§ PROBLEM TO SOLVE: What lines in the following entries hold the word "tell"? Copy each one.

- - - - -

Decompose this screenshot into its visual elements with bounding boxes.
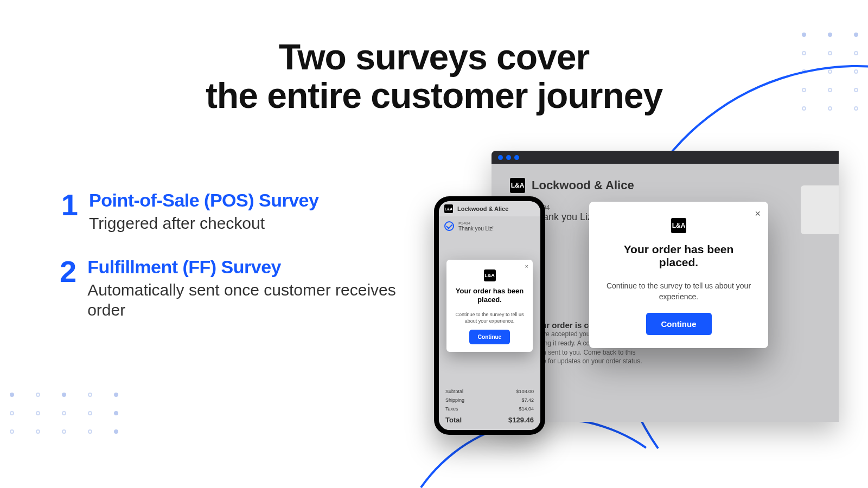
survey-types-list: 1 Point-of-Sale (POS) Survey Triggered a…: [60, 190, 407, 343]
store-logo-icon: L&A: [671, 218, 686, 233]
phone-order-meta: #1404 Thank you Liz!: [439, 216, 540, 236]
store-header: L&A Lockwood & Alice: [510, 178, 820, 193]
modal-heading: Your order has been placed.: [603, 243, 754, 269]
product-thumbnail: [801, 185, 839, 234]
shipping-value: $7.42: [521, 397, 534, 403]
subtotal-label: Subtotal: [445, 389, 463, 394]
phone-screen: L&A Lockwood & Alice #1404 Thank you Liz…: [439, 201, 540, 430]
dot-pattern-bottom-left: [10, 393, 118, 434]
total-value: $129.46: [508, 416, 534, 424]
taxes-value: $14.04: [519, 406, 534, 412]
browser-titlebar: [492, 151, 839, 164]
phone-order-totals: Subtotal$108.00 Shipping$7.42 Taxes$14.0…: [439, 383, 540, 430]
list-item: 1 Point-of-Sale (POS) Survey Triggered a…: [60, 190, 407, 234]
shipping-label: Shipping: [445, 397, 464, 403]
item-title: Fulfillment (FF) Survey: [87, 256, 407, 278]
modal-body: Continue to the survey to tell us about …: [454, 311, 525, 324]
phone-store-header: L&A Lockwood & Alice: [439, 201, 540, 216]
modal-heading: Your order has been placed.: [454, 287, 525, 305]
item-number: 2: [60, 256, 76, 320]
order-thanks-text: Thank you Liz!: [458, 226, 494, 232]
total-label: Total: [445, 416, 462, 424]
modal-body: Continue to the survey to tell us about …: [603, 281, 754, 302]
subtotal-value: $108.00: [516, 389, 534, 394]
order-id-label: #1404: [458, 221, 494, 226]
headline-line2: the entire customer journey: [206, 75, 662, 115]
item-desc: Triggered after checkout: [89, 213, 318, 234]
store-logo-icon: L&A: [484, 269, 496, 281]
store-logo-icon: L&A: [510, 178, 525, 193]
store-logo-icon: L&A: [444, 204, 453, 213]
close-icon[interactable]: ×: [755, 208, 761, 220]
phone-device-frame: L&A Lockwood & Alice #1404 Thank you Liz…: [434, 196, 545, 435]
page-headline: Two surveys cover the entire customer jo…: [0, 38, 868, 115]
store-name: Lockwood & Alice: [457, 206, 508, 212]
headline-line1: Two surveys cover: [279, 37, 589, 77]
continue-button[interactable]: Continue: [646, 313, 712, 335]
continue-button[interactable]: Continue: [469, 330, 510, 344]
check-circle-icon: [444, 221, 454, 231]
item-number: 1: [60, 190, 78, 234]
taxes-label: Taxes: [445, 406, 458, 412]
phone-survey-modal: × L&A Your order has been placed. Contin…: [446, 260, 533, 352]
desktop-survey-modal: × L&A Your order has been placed. Contin…: [589, 202, 768, 348]
item-title: Point-of-Sale (POS) Survey: [89, 190, 318, 211]
store-name: Lockwood & Alice: [532, 178, 634, 192]
close-icon[interactable]: ×: [525, 263, 528, 269]
list-item: 2 Fulfillment (FF) Survey Automatically …: [60, 256, 407, 320]
item-desc: Automatically sent once customer receive…: [87, 280, 407, 320]
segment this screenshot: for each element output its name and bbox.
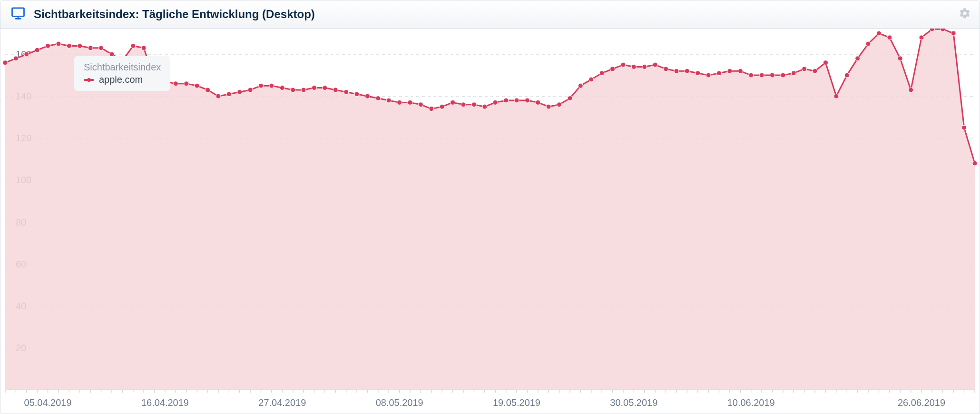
svg-point-23: [35, 48, 39, 52]
svg-point-25: [56, 41, 61, 46]
chart-panel: Sichtbarkeitsindex: Tägliche Entwicklung…: [0, 0, 980, 414]
svg-point-65: [482, 104, 487, 109]
svg-point-26: [67, 43, 71, 48]
svg-text:08.05.2019: 08.05.2019: [376, 397, 423, 408]
svg-point-83: [674, 69, 679, 73]
svg-point-81: [653, 62, 657, 67]
legend-swatch: [84, 79, 94, 81]
svg-point-49: [312, 86, 316, 90]
svg-point-38: [195, 83, 199, 88]
legend-item: apple.com: [84, 74, 161, 85]
svg-point-54: [365, 94, 370, 99]
svg-point-36: [173, 81, 178, 86]
svg-point-55: [376, 96, 381, 101]
svg-point-93: [781, 73, 785, 78]
svg-point-104: [898, 56, 902, 61]
svg-point-75: [589, 77, 594, 82]
desktop-icon: [11, 6, 25, 22]
svg-point-64: [471, 102, 476, 107]
svg-point-107: [930, 29, 934, 31]
svg-point-39: [206, 88, 210, 92]
svg-point-100: [855, 56, 860, 61]
svg-point-76: [599, 71, 604, 76]
svg-point-22: [24, 52, 29, 57]
svg-point-67: [504, 98, 509, 103]
svg-point-44: [258, 83, 263, 88]
svg-point-50: [323, 86, 327, 90]
svg-point-73: [568, 96, 572, 101]
svg-point-21: [13, 56, 18, 61]
svg-point-45: [269, 83, 274, 88]
svg-point-33: [141, 46, 146, 50]
svg-text:27.04.2019: 27.04.2019: [258, 397, 306, 408]
svg-point-79: [631, 64, 636, 69]
svg-point-86: [706, 73, 711, 78]
svg-point-94: [791, 71, 796, 76]
svg-point-84: [685, 69, 689, 73]
legend-box: Sichtbarkeitsindex apple.com: [74, 56, 170, 91]
svg-point-28: [88, 46, 93, 50]
svg-point-96: [813, 69, 817, 73]
svg-point-58: [408, 100, 412, 105]
svg-point-41: [226, 92, 231, 97]
gear-icon[interactable]: [959, 7, 971, 21]
svg-point-48: [301, 88, 306, 92]
svg-rect-0: [12, 8, 24, 17]
svg-text:19.05.2019: 19.05.2019: [493, 397, 540, 408]
svg-point-57: [397, 100, 402, 105]
svg-point-111: [972, 161, 977, 166]
chart-area[interactable]: 2040608010012014016005.04.201916.04.2019…: [0, 29, 980, 414]
svg-point-63: [461, 102, 466, 107]
svg-point-46: [280, 86, 284, 90]
svg-point-82: [664, 67, 668, 71]
svg-point-69: [525, 98, 529, 103]
svg-point-85: [696, 71, 700, 76]
svg-point-108: [941, 29, 945, 31]
svg-point-27: [78, 43, 82, 48]
svg-point-42: [237, 89, 242, 94]
svg-point-70: [536, 100, 540, 105]
svg-point-43: [248, 88, 253, 92]
svg-text:10.06.2019: 10.06.2019: [727, 397, 775, 408]
svg-point-77: [610, 67, 615, 71]
svg-point-92: [770, 73, 774, 78]
svg-point-80: [642, 64, 647, 69]
svg-point-97: [823, 60, 828, 65]
svg-point-90: [749, 73, 754, 78]
svg-point-89: [738, 69, 743, 73]
legend-title: Sichtbarkeitsindex: [84, 61, 161, 73]
svg-point-53: [354, 92, 359, 97]
svg-point-88: [727, 69, 732, 73]
svg-point-101: [866, 41, 871, 46]
svg-point-29: [99, 46, 104, 50]
svg-point-91: [759, 73, 764, 78]
svg-point-72: [557, 102, 562, 107]
svg-point-32: [131, 43, 136, 48]
svg-point-109: [951, 31, 956, 36]
svg-point-24: [46, 43, 50, 48]
svg-point-106: [919, 35, 924, 40]
svg-point-74: [578, 83, 583, 88]
panel-title: Sichtbarkeitsindex: Tägliche Entwicklung…: [34, 8, 315, 21]
svg-point-99: [844, 73, 849, 78]
svg-point-37: [184, 81, 189, 86]
svg-point-87: [717, 71, 722, 76]
svg-point-62: [451, 100, 455, 105]
svg-text:16.04.2019: 16.04.2019: [141, 397, 189, 408]
svg-point-78: [621, 62, 626, 67]
svg-point-51: [333, 88, 338, 92]
svg-point-66: [493, 100, 498, 105]
svg-point-68: [514, 98, 519, 103]
svg-point-59: [418, 102, 423, 107]
svg-point-105: [909, 88, 913, 92]
svg-text:05.04.2019: 05.04.2019: [24, 397, 72, 408]
panel-header: Sichtbarkeitsindex: Tägliche Entwicklung…: [0, 0, 980, 29]
svg-point-47: [291, 88, 295, 92]
svg-point-20: [3, 60, 8, 65]
svg-point-110: [962, 125, 967, 130]
svg-point-95: [802, 67, 807, 71]
svg-text:30.05.2019: 30.05.2019: [610, 397, 657, 408]
svg-point-40: [216, 94, 221, 99]
svg-text:26.06.2019: 26.06.2019: [898, 397, 945, 408]
svg-point-61: [440, 104, 444, 109]
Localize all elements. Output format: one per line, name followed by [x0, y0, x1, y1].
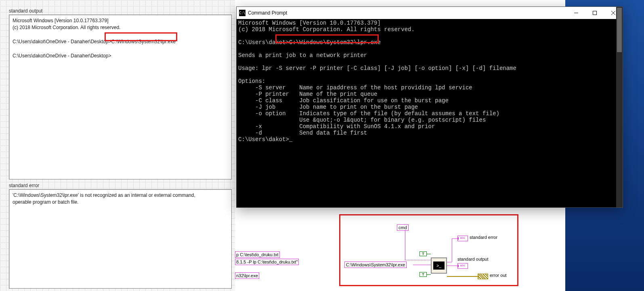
minimize-icon [574, 11, 578, 15]
command-prompt-icon: C:\ [239, 10, 245, 16]
wire [405, 260, 431, 260]
bd-bool-stdin[interactable]: T [420, 272, 427, 277]
command-prompt-body[interactable]: Microsoft Windows [Version 10.0.17763.37… [237, 19, 623, 207]
terminal-icon: >_ [433, 261, 445, 270]
wire-error [447, 276, 478, 277]
command-prompt-scrollbar[interactable] [616, 7, 623, 207]
command-prompt-window: C:\ Command Prompt Microsoft Windows [Ve… [236, 6, 623, 208]
maximize-icon [593, 11, 597, 15]
wire [447, 266, 457, 266]
command-prompt-title-text: Command Prompt [248, 10, 287, 16]
stderr-indicator-label: standard error [9, 183, 39, 188]
bd-indicator-stdout[interactable]: abc [457, 263, 468, 269]
wire [413, 265, 431, 265]
scrollbar-thumb[interactable] [617, 8, 622, 52]
bd-system-exec-node[interactable]: >_ [431, 257, 447, 274]
close-icon [611, 11, 615, 15]
bd-string-fragment-2[interactable]: 8.1.5 -P lp C:\test\do_druku.txt" [235, 259, 299, 265]
svg-rect-1 [593, 11, 597, 15]
stderr-indicator[interactable]: 'C:\Windows\System32\lpr.exe' is not rec… [9, 189, 232, 289]
bd-bool-wait[interactable]: T [420, 251, 427, 256]
wire [405, 230, 405, 260]
bd-string-lpr-path[interactable]: C:\Windows\System32\lpr.exe [344, 261, 407, 268]
bd-label-stdout: standard output [457, 257, 488, 261]
minimize-button[interactable] [567, 7, 585, 19]
wire [427, 274, 431, 275]
bd-string-cmd[interactable]: cmd [397, 224, 409, 231]
labview-block-diagram-snippet: cmd C:\Windows\System32\lpr.exe T T >_ a… [339, 214, 518, 286]
bd-indicator-stderr[interactable]: abc [457, 236, 468, 241]
window-controls [567, 7, 623, 19]
stdout-indicator-label: standard output [9, 8, 42, 14]
bd-label-errorout: error out [490, 273, 507, 278]
stdout-indicator[interactable]: Microsoft Windows [Version 10.0.17763.37… [9, 15, 232, 179]
wire [452, 238, 457, 239]
bd-string-fragment-3[interactable]: n32\lpr.exe [235, 272, 259, 279]
bd-string-fragment-1[interactable]: p C:\test\do_druku.txt [235, 251, 280, 258]
bd-label-stderr: standard error [470, 235, 497, 240]
maximize-button[interactable] [585, 7, 604, 19]
wire [447, 262, 452, 262]
wire [452, 238, 452, 262]
command-prompt-titlebar[interactable]: C:\ Command Prompt [237, 7, 623, 19]
bd-indicator-errorout[interactable] [478, 274, 488, 279]
wire [427, 254, 431, 254]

- - - - -

§ WRITTEN SOLUTION:
modal-body: Continue to the survey to tell us about …: [454, 311, 525, 324]
modal-body: Continue to the survey to tell us about …: [603, 281, 754, 302]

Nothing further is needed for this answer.